Par Elias Jabbour*
La grande question est de savoir si la financiarisation continuera à se dérouler sans heurts ou non. Voici le "x" de la question.
La tendance est maintenant de parler d'« éteindre les lumières du néolibéralisme ». Juste pour vous rappeler que cette vulgate comme Paulo Guedes, Mansueto de Almeida, Marcos Lisboa, Samuel Pessoa et autres ordures n'a jamais été appliquée par aucune économie qui avait un pays comme les États-Unis, l'Allemagne, le Japon, enfin le G-7. La Silicon Valley est plus proche de Rudolf Hilferding que de Milton Friedman ou de Friedrich Hayek. Les achats publics stimulent la recherche scientifique de pointe des milliardaires dans bon nombre de ces pays. Les banques de développement existaient en Allemagne avant la naissance du père de Ludwig von Mises.
Aucun technocrate dans les pays susmentionnés ne croit au "marché libre", à "l'environnement des affaires". Je soupçonne qu'ils ne croient même pas beaucoup à la microéconomie. Ce ne sont que des bêtises qui sont enseignées aux jeunes en voie de déshumanisation dans les cours d'économie à la périphérie du système. La grande question est de savoir si la financiarisation continuera à se dérouler sans heurts ou non. Voici le "x" de la question.
Pour qu'elle reflue, de nouveaux pactes sociaux doivent être construits. Wall Street il doit revoir ses sièges « démocratiquement » remportés à la Chambre des représentants des États-Unis et dans l'Union européenne pour assouplir complètement ses règles budgétaires. Les banques allemandes « promotrices de la démocratie et de la liberté d'expression » dans des pays comme la Grèce seront-elles prêtes à perdre ?
éditorial récent de Financial Times admet que l'Etat devra reprendre (regardez les innocents étudiants en économie : reprendre) sa place à la tête de l'économie. Peux tu croire? Autrement dit, la financiarisation reculera, les banques se mettront les menottes et une paix perpétuelle émergera après la pandémie. Personnellement je n'y crois pas.
Même le poids de ce que j'appelle la reconstruction, dans le monde capitaliste, des anciennes économies de projection exigera beaucoup de lutte, de sensibilisation sociale de la part de millions de travailleurs et du soi-disant « précariat ». L'économie du design est synonyme d'une économie centrée sur la réalisation de grands projets et qui a la demande comme moteur. Pour que cela se produise sous le capitalisme (cela se produit déjà en Chine, sous la bannière d'une « nouvelle économie du design »), les « mecs » devront rendre leurs bagues et leurs doigts.
Pendant ce temps, des intellectuels de gauche (je ne citerai pas de noms pour ne pas toucher aux sensibilités. J'avance que ce sont des étrangers et que des articles circulent sur la soi-disant "soupe de Wuhan". Au Brésil, il y a un philosophe qui est prodigue) alimentent leurs réseaux de fans avec leurs « macumbarias » qui font pleurer le public. Ce sont des odes contre la société de consommation et la possibilité de réinventer le communisme à communautés agraires égalitaires.
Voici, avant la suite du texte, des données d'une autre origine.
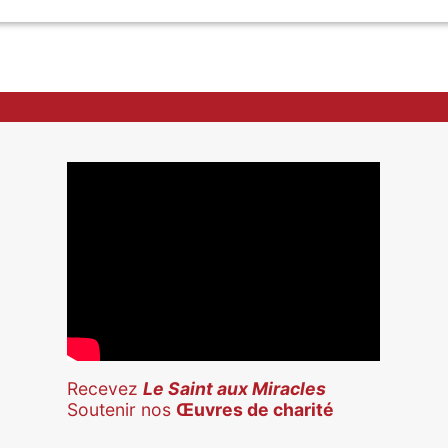
Recevez
Le Saint aux Miracles
Soutenir nos
Œuvres de charité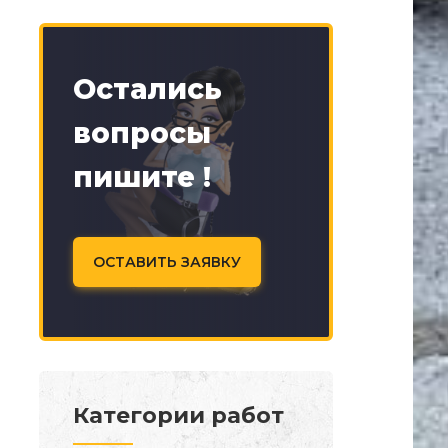
Остались
вопросы
пишите !
ОСТАВИТЬ ЗАЯВКУ
Категории работ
Ils restent piégés dans des notions eurocentriques et pauvres sur la Chine, à commencer par le faux apparenté (l'« euphémisme des euphémismes ») du « capitalisme d'État ».
Aucun d'entre eux ne peut voir les vertus de cette expérience. Les virages et les mouvements sont accompagnés d'une reconnaissance. Tout le monde qualifie cette expérience de 2200 ans de l'État national de « dictature », voire de prochain impérialisme. Aucun d'eux ne traite la question avec la rigidité de l'historicisme germanique ou l'humanisme primitif des philosophies nées dans la vallée du Yangtsé et du fleuve Jaune. Au fond, ce ne sont que des intellectuels de la campagne coloniale, aussi cruels que l'étaient autrefois les Japonais à Nanjing.
A droite (financiarisation) une impasse majeure alimentant le chaos systémique de Barack Obama à Donald Trump. A gauche, le blocage mental sur ce que peut enseigner au monde la nouvelle économie de projet (variation de niveau supérieur du socialisme), qui a prouvé sa supériorité en mettant fin à une quarantaine en 72 jours, empêchera la gauche d'envisager une alternative à l'impasse qui viendra après la pandémie. Elle continuera d'être l'otage des utopies et des charlatans intellectuels comme ceux qui façonnent l'esprit de notre jeunesse.
La vérité qui vient de Chine mettra longtemps à s'imposer au vieil homme. Sortir 840 millions de personnes de la pauvreté en quatre décennies n'est rien.
Nous allons vivre une autre étape de chaos systémique.
*Elias Jabbour Il est titulaire d'un doctorat en géographie de l'USP et est professeur associé à la Faculté des sciences économiques du FCE-UERJ.